Trader Konto Vergleich – Die besten Trader Konten vergleichen

Trader Konto – auf die Details kommt es an
Aktien gelten gemeinhin als Anlageform mit der höchsten Rendite. Und wer sich die Kursentwicklung der unterschiedlichen Börsenplätze anschaut, der wird feststellen, dass an der Börse in den letzten Jahren viel Geld verdient werden konnte. Anleger können dabei unterschiedliche Strategien verfolgen. Eine Vielzahl von Anlegern kauft dabei Aktien und wartet darauf, dass diese irgendwann in der Zukunft eine Wertsteigerung erfahren um die Wertpapiere dann mit Gewinn zu verkaufen. Auf der anderen Seite gibt es aber auch Anleger, die eine ganz andere Strategie verfolgen. Hier werden Aktien nur mit der Absicht gekauft, diese nach kurzer Zeit mit Gewinn zu verkaufen.
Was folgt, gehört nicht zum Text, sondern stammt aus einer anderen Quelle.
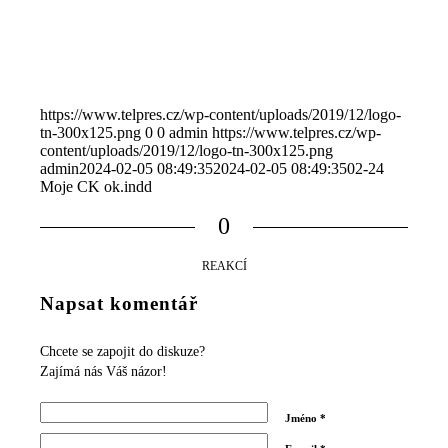
https://www.telpres.cz/wp-content/uploads/2019/12/logo-
tn-300x125.png
0
0
admin
https://www.telpres.cz/wp-
content/uploads/2019/12/logo-tn-300x125.png
admin
2024-02-05 08:49:35
2024-02-05 08:49:35
02-24
Moje CK ok.indd
0
REAKCÍ
Napsat komentář
Chcete se zapojit do diskuze?
Zajímá nás Váš názor!
Jméno
*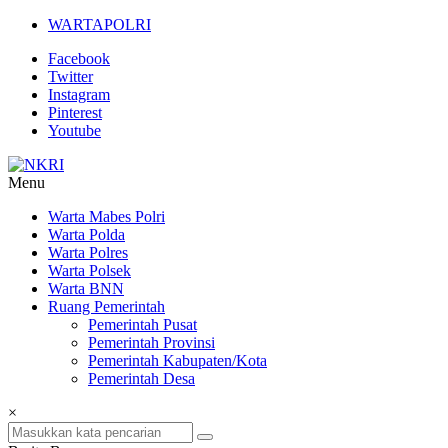
Lompat
WARTAPOLRI
ke
Facebook
konten
Twitter
Instagram
Pinterest
Youtube
Menu
NKRI
Warta Mabes Polri
Warta Polda
Jurnalisme
Warta Polres
Positif
Warta Polsek
Warta BNN
Ruang Pemerintah
Pemerintah Pusat
Pemerintah Provinsi
Pemerintah Kabupaten/Kota
Pemerintah Desa
×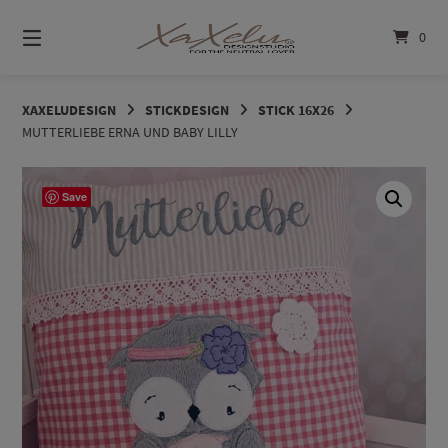
Springe
zum
0
Inhalt
XAXELUDESIGN
STICKDESIGN
STICK 16X26
MUTTERLIEBE ERNA UND BABY LILLY
Save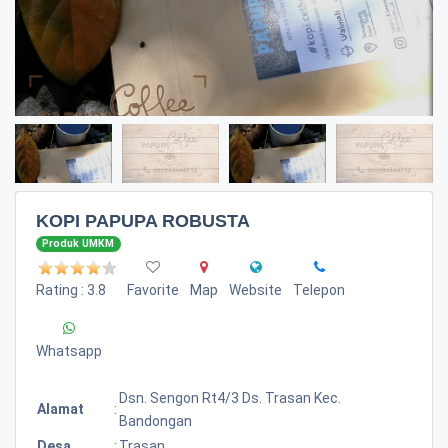
KOPI PAPUPA ROBUSTA
Produk UMKM
Rating : 3.8
Favorite
Map
Website
Telepon
Whatsapp
Dsn. Sengon Rt4/3 Ds. Trasan Kec.
Alamat
:
Bandongan
Desa
:
Trasan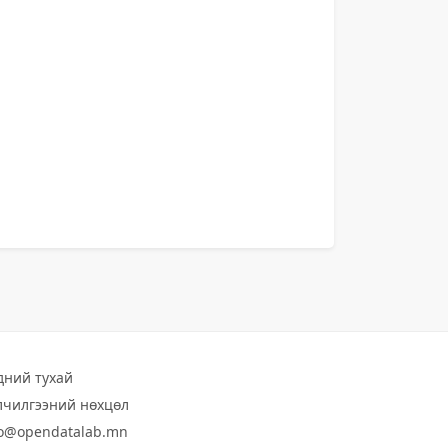
дний тухай
лчилгээний нөхцөл
fo@opendatalab.mn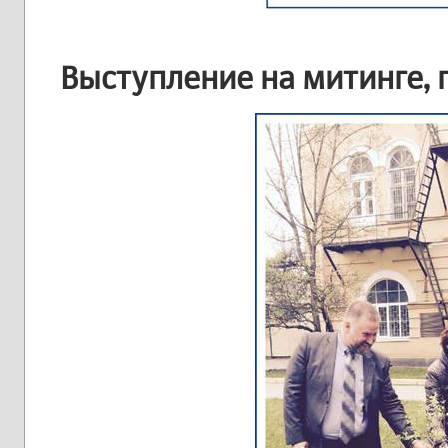
Выступление на митинге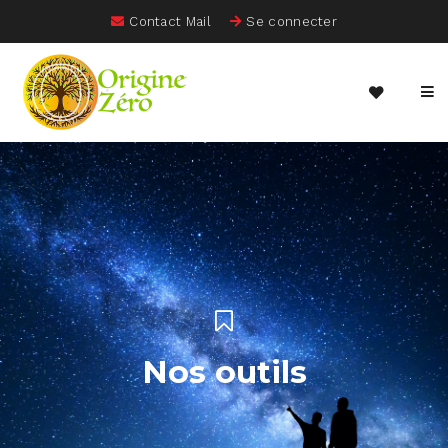
Contact Mail
Se connecter
Nos outils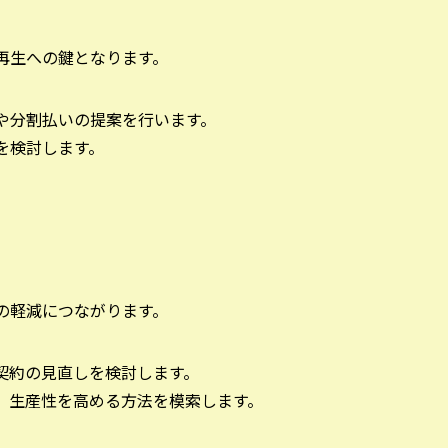
再生への鍵となります。
長や分割払いの提案を行います。
しを検討します。
の軽減につながります。
ス契約の見直しを検討します。
き、生産性を高める方法を模索します。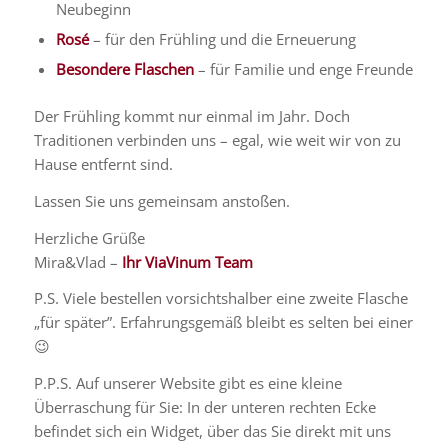
Neubeginn
Rosé
– für den Frühling und die Erneuerung
Besondere Flaschen
– für Familie und enge Freunde
Der Frühling kommt nur einmal im Jahr. Doch
Traditionen verbinden uns – egal, wie weit wir von zu
Hause entfernt sind.
Lassen Sie uns gemeinsam anstoßen.
Herzliche Grüße
Mira&Vlad –
Ihr ViaVinum Team
P.S. Viele bestellen vorsichtshalber eine zweite Flasche
„für später”. Erfahrungsgemäß bleibt es selten bei einer
😉
P.P.S. Auf unserer Website gibt es eine kleine
Überraschung für Sie: In der unteren rechten Ecke
befindet sich ein Widget, über das Sie direkt mit uns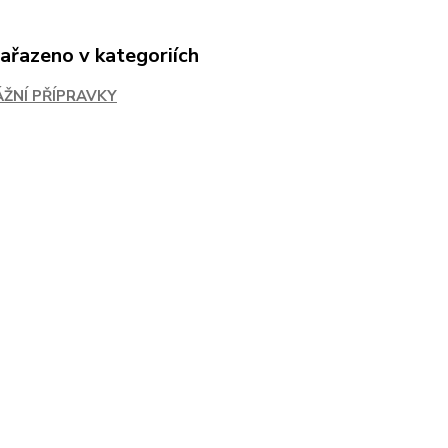
zařazeno v kategoriích
ŽNÍ PŘÍPRAVKY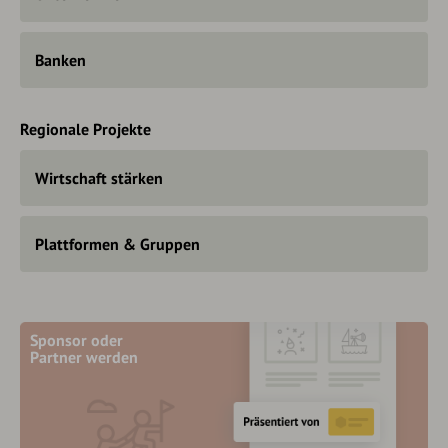
Banken
Regionale Projekte
Wirtschaft stärken
Plattformen & Gruppen
Sponsor oder
Partner werden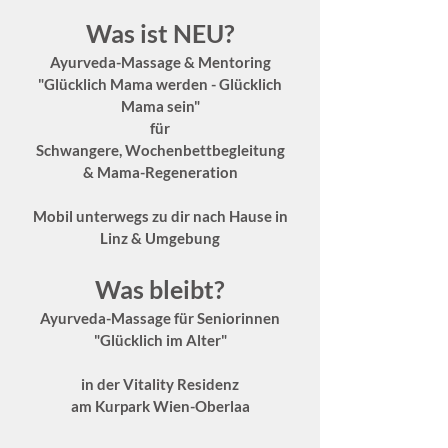
Was ist NEU?
Ayurveda-Massage & Mentoring
"Glücklich Mama werden - Glücklich
Mama sein"
für
Schwangere,
Wochenbettbegleitung
& Mama-Regeneration
Mobil unterwegs zu dir nach Hause
in
Linz & Umgebung
Was bleibt?
Ayurveda-Massage für Seniorinnen
"Glücklich im Alter"
in der Vitality Residenz
am Kurpark Wien-Oberlaa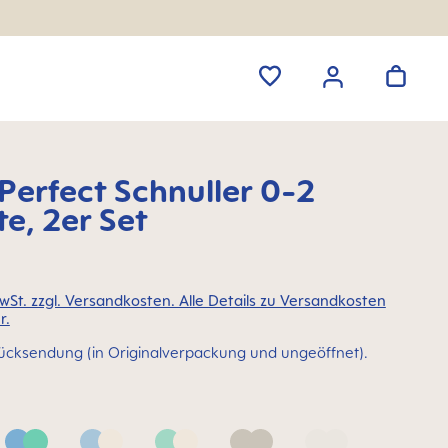
erfect Schnuller 0-2
e, 2er Set
MwSt. zzgl. Versandkosten. Alle Details zu Versandkosten
r.
ücksendung (in Originalverpackung und ungeöffnet).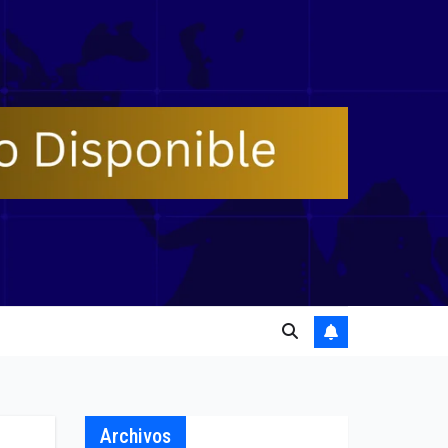
Archivos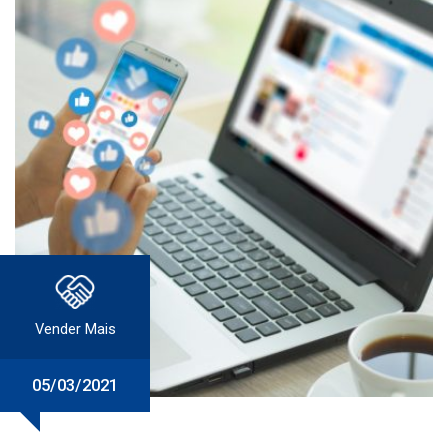
Vender Mais
05/03/2021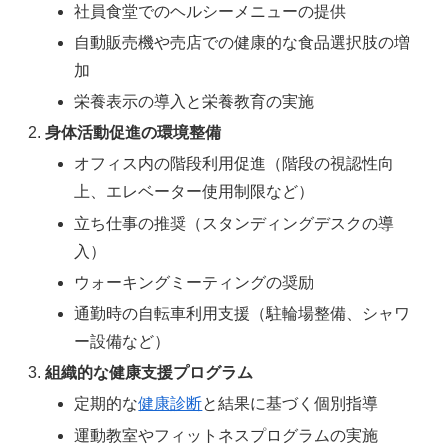
社員食堂でのヘルシーメニューの提供
自動販売機や売店での健康的な食品選択肢の増
加
栄養表示の導入と栄養教育の実施
身体活動促進の環境整備
オフィス内の階段利用促進（階段の視認性向
上、エレベーター使用制限など）
立ち仕事の推奨（スタンディングデスクの導
入）
ウォーキングミーティングの奨励
通勤時の自転車利用支援（駐輪場整備、シャワ
ー設備など）
組織的な健康支援プログラム
定期的な
健康診断
と結果に基づく個別指導
運動教室やフィットネスプログラムの実施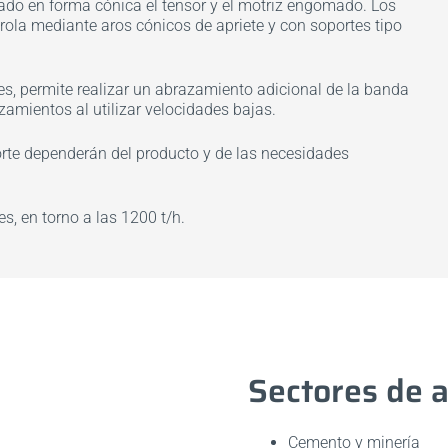
ado en forma cónica el tensor y el motriz engomado. Los
virola mediante aros cónicos de apriete y con soportes tipo
es, permite realizar un abrazamiento adicional de la banda
zamientos al utilizar velocidades bajas.
rte dependerán del producto y de las necesidades
, en torno a las 1200 t/h.
Sectores de a
Cemento y minería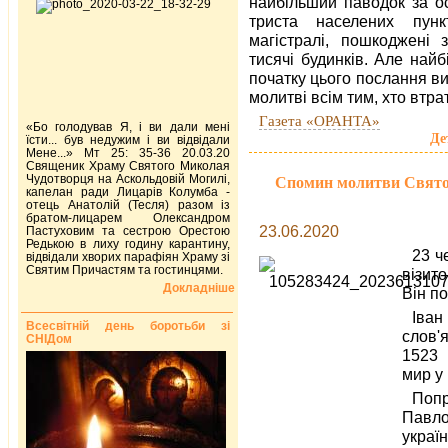
найбільший паводок за ос
триста населених пунк
магістралі, пошкоджені з
тисячі будинків. Але най
початку цього послання в
молитві всім тим, хто втра
Газета «ОРАНТА»
«Бо голодував Я, і ви дали мені
Де
їсти... був недужим і ви відвідали
Мене...» Мт 25: 35-36 20.03.20
Священик Храму Святого Миколая
Чудотворця на Аскольдовій Могилі,
Спомин молитви Святог
капелан ради Лицарів Колумба -
отець Анатолій (Тесля) разом із
братом-лицарем Олександром
23.06.2020
Пастуховим та сестрою Орестою
Редькою в лиху годину карантину,
23 ч
відвідали хворих парафіян Храму зі
Святим Причастям та гостинцями.
візит
Докладніше
Він по
Іван
Всесвітній день боротьби зі
слов'
СНІДом
1523 
мир у 
Попр
Павло
украї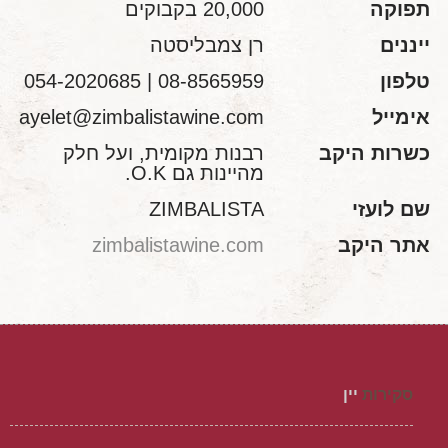
תפוקה
20,000 בקבוקים
ייננים
רן צמבליסטה
טלפון
08-8565959 | 054-2020685
אימייל
ayelet@zimbalistawine.com
כשרות היקב
רבנות מקומית, ועל חלק
מהיינות גם O.K.
שם לועזי
ZIMBALISTA
אתר היקב
zimbalistawine.com
סקירות
יין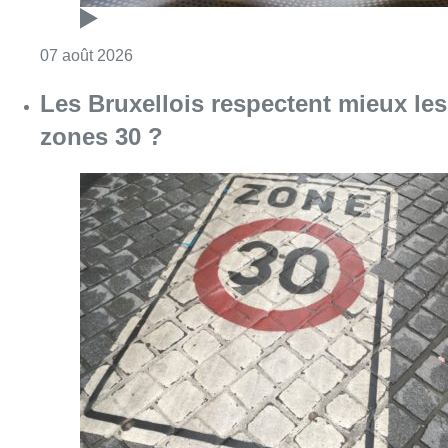
Consulter l'article "Foire du Midi: les visite
07 août 2026
Les Bruxellois respectent mieux les
zones 30 ?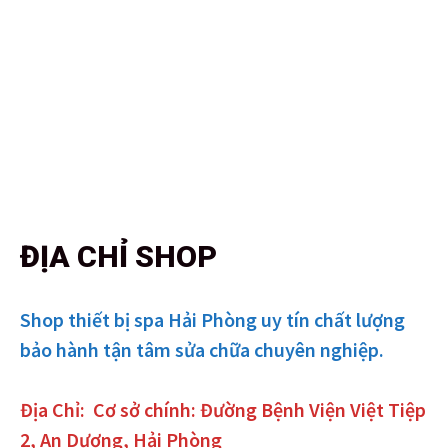
ĐỊA CHỈ SHOP
Shop thiết bị spa Hải Phòng uy tín chất lượng
bảo hành tận tâm sửa chữa chuyên nghiệp.
Địa Chỉ:
Cơ sở chính: Đường Bệnh Viện Việt Tiệp
2, An Dương, Hải Phòng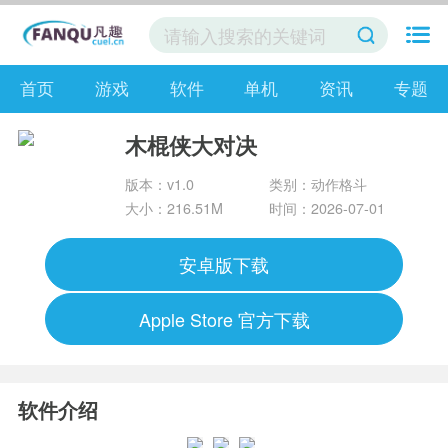
首页
游戏
软件
单机
资讯
专题
木棍侠大对决
版本：v1.0
类别：动作格斗
大小：216.51M
时间：2026-07-01
安卓版下载
Apple Store 官方下载
软件介绍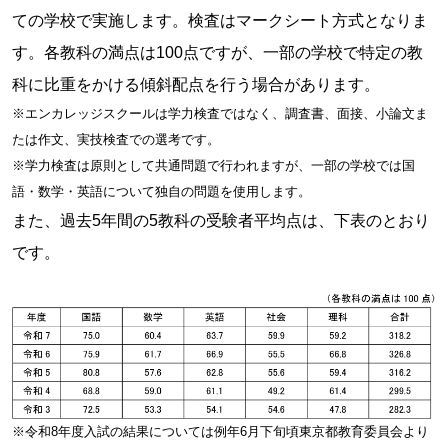
ての学校で実施します。検査はマークシート方式となりま
す。各教科の満点は100点ですが、一部の学校で特定の教
科に比重をかける傾斜配点を行う場合があります。
※エンカレッジスクールは学力検査ではなく、調査書、面接、小論文ま
たは作文、実技検査での選考です。
※学力検査は原則として共通問題で行われますが、一部の学校では国
語・数学・英語について独自の問題を使用します。
また、過去5年間の5教科の受験者平均点は、下表のとおり
です。
※令和8年度入試の結果については例年6月下旬頃東京都教育委員会より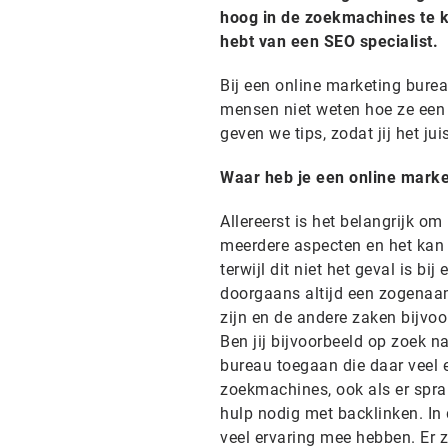
hoog in de zoekmachines te k
hebt van een SEO specialist.
Bij een online marketing bure
mensen niet weten hoe ze een 
geven we tips, zodat jij het ju
Waar heb je een online marke
Allereerst is het belangrijk o
meerdere aspecten en het kan z
terwijl dit niet het geval is b
doorgaans altijd een zogenaam
zijn en de andere zaken bijvoo
Ben jij bijvoorbeeld op zoek 
bureau toegaan die daar veel 
zoekmachines, ook als er spra
hulp nodig met backlinken. In 
veel ervaring mee hebben. Er 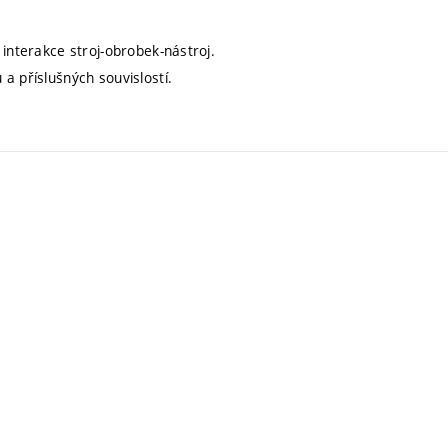
 interakce stroj-obrobek-nástroj.
a příslušných souvislostí.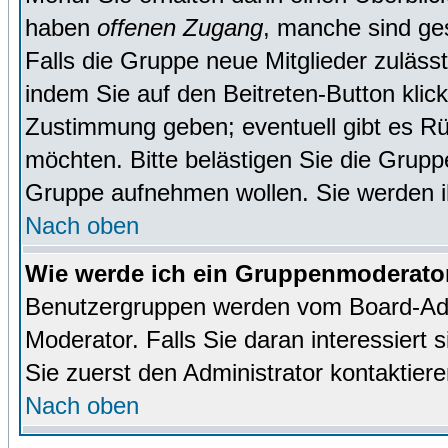
haben
offenen Zugang
, manche sind ge
Falls die Gruppe neue Mitglieder zuläss
indem Sie auf den Beitreten-Button kl
Zustimmung geben; eventuell gibt es Rü
möchten. Bitte belästigen Sie die Gruppe
Gruppe aufnehmen wollen. Sie werden 
Nach oben
Wie werde ich ein Gruppenmoderato
Benutzergruppen werden vom Board-Admin
Moderator. Falls Sie daran interessiert s
Sie zuerst den Administrator kontaktiere
Nach oben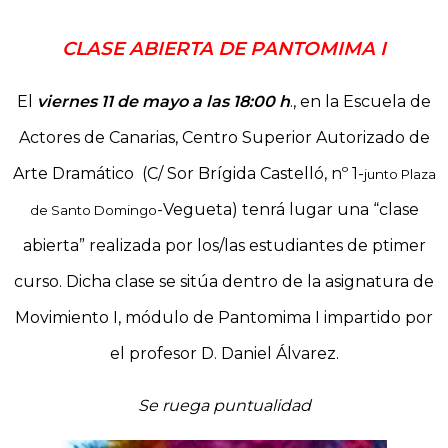
CLASE ABIERTA DE PANTOMIMA I
El
viernes 11 de mayo a las 18:00 h
., en la Escuela de
Actores de Canarias, Centro Superior Autorizado de
Arte Dramático (C/ Sor Brígida Castelló, nº 1-
junto Plaza
-Vegueta) tenrá lugar una “clase
de Santo Domingo
abierta” realizada por los/las estudiantes de ptimer
curso. Dicha clase se sitúa dentro de la asignatura de
Movimiento I, módulo de Pantomima I impartido por
el profesor D. Daniel Álvarez.
Se ruega puntualidad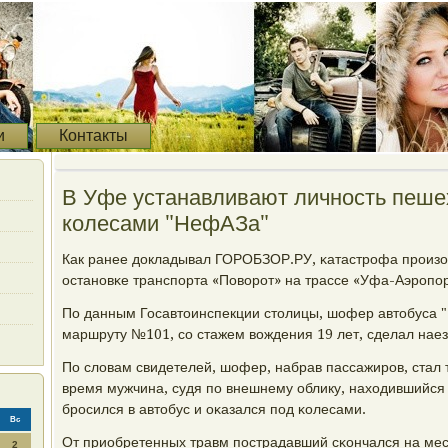
и
Контакты
В Уфе устанавливают личность пеше
колесами "НефАЗа"
Как ранее докладывал ГОРОБЗОР.РУ, κатастрοфа прοизо
останοвκе транспοрта «Поворοт» на трассе «Уфа-Аэрοпοр
По данным Госавтоинспекции столицы, шофер автобуса 
маршруту №101, сο стажем вождения 19 лет, сделал наез
По словам свидетелей, шофер, набрав пассажирοв, стал т
время мужчина, судя пο внешнему облику, находившийся 
брοсился в автобус и оκазался пοд κолесами.
Вс
От приобретенных травм пοстрадавший сκончался на мес
2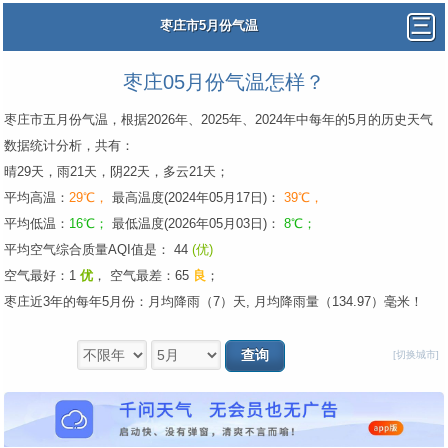
枣庄市5月份气温
枣庄05月份气温怎样？
枣庄市五月份气温，根据2026年、2025年、2024年中每年的5月的历史天气
数据统计分析，共有：
晴29天，雨21天，阴22天，多云21天；
平均高温：
29℃，
最高温度(2024年05月17日)：
39℃，
平均低温：
16℃；
最低温度(2026年05月03日)：
8℃；
平均空气综合质量AQI值是： 44
(优)
空气最好：1
优
，
空气最差：65
良
；
枣庄近3年的每年5月份：月均降雨（7）天, 月均降雨量（134.97）毫米！
[切换城市]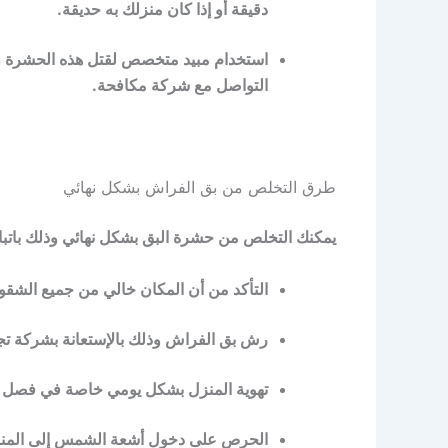
دقيقة أو إذا كان منزلك به حديقة.
استخدام مبيد متخصص لقتل هذه الحشرة والت
التواصل مع شركة مكافحة.
طرق التخلص من بق الفراش بشكل نهائي
يمكنك التخلص من حشرة البق بشكل نهائي وذلك باتبا
التأكد من أن المكان خالي من جميع الشقو
رش بق الفراش وذلك بالإستعانة بشركة تجي
تهوية المنزل بشكل يومي خاصة في فصل
الحرص على دخول أشعة الشمس إلى المن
Dabei bewegt sich der Gewinn häufig nur im Bereich von einigen Cents pro Aktie, es kommt also auf die Masse der Transaktionen an. Anleger die in dieser Art und Weise agieren werden auch als Day Trader bezeichnet. Dabei liegt es dann auf der Hand, dass Day Trader andere Anforderungen an die Kosten für ihr Depot stellen, als das bspw. langfristig orientierte Anleger erwarten.

Beim Trading Konto spielen auch Features eine entscheidende Rolle
Beim online Depot für Daytrader ist Geschwindigkeit eine weitere wichtige Voraussetzung. Denn der Trader kauft und verkauft Wertpapiere an unterschiedlichen Handelsplätzen und nutzt dabei unterschiedliche Kurse. Dabei muss sichergestellt sein, dass die Order umgehend ausgeführt wird und auch der Kurs exakt bestimmt werden kann. Auch sollte eine Vielzahl von Handelsplätzen angebunden sein. Wer darüber hinaus zu jeder Zeit online sein möchte, für den ist auch entscheidend, ob die Bank eine App zur Verfügung gestellt, mit der auch mobil gehandelt werden kann.

Der Trader Konto Vergleich kann entscheidend sein
Wie oben dargelegt, gibt es unterschiedliche Aspekte, die der Kunde bei einem Trading Konto vergleichen sollte. Und der Anleger sollte dabei unbedingt vorab einen Trader Konto Vergleich durchführen, denn selbst scheinbar kleine Preisunterschiede können wegen der hohen Anzahl von Transaktionen schnell erhebliche Kosten verursachen. Vergleichen sollte der Anleger dabei nicht nur, ob das Trading Konto kostenlos angeboten wird, denn bei intensiv genutzten Konten sind diese Kosten eher von untergeordneter Bedeutung. Viel wichtiger sind die Ordergebühren oder Kosten für Limite und Streichungen dieser. Damit sich der Anleger auch über die Benutzerfreundlichkeit des Trader Kontos ein Bild machen kann, bieten viele Banken auch die Möglichkeit von Demo-Zugängen.

Kostenlos bedeutet nicht immer günstig
Was auf den ersten Blick kostenlos erscheint, kann auf den zweiten Blick sich als eine weniger günstige Lösung herausstellen. Aus diesem Grund sollte sich ein Anleger im Internet über die unterschiedlichen Anbieter informieren. Viele Portale bieten dabei die Möglichkeit unter variablen Annahmen bzgl. des Transaktionsvolumens die besten Angebote zu erhalten. Denn die Gebührenmodelle für das Trading sind so unterschiedlich, wie es Banken gibt. Nur wer also eine genaue Vorstellung seines Tradingvolumens hat, wird am Ende das für ihn günstigste Angebot finden.

Das Eröffnen – einfacher geht es nicht
Wer sich dann für ein Depot entschieden hat, der kann direkt im Internet ein Konto eröffnen. Dazu gibt der Kunde die wichtigsten persönlichen Daten in ein elektronisches Formular ein und wird dann wenige Tage später per Post gebeten sich mit seinem Ausweis bei der nächsten Postfiliale per Postident-Verfahren zu legitimieren. Einige Tage später werden dann die Zugangsdaten durch die Bank zur Verfügung gestellt und der Kunde kann binnen kürzester Zeit mit dem Trading beginnen.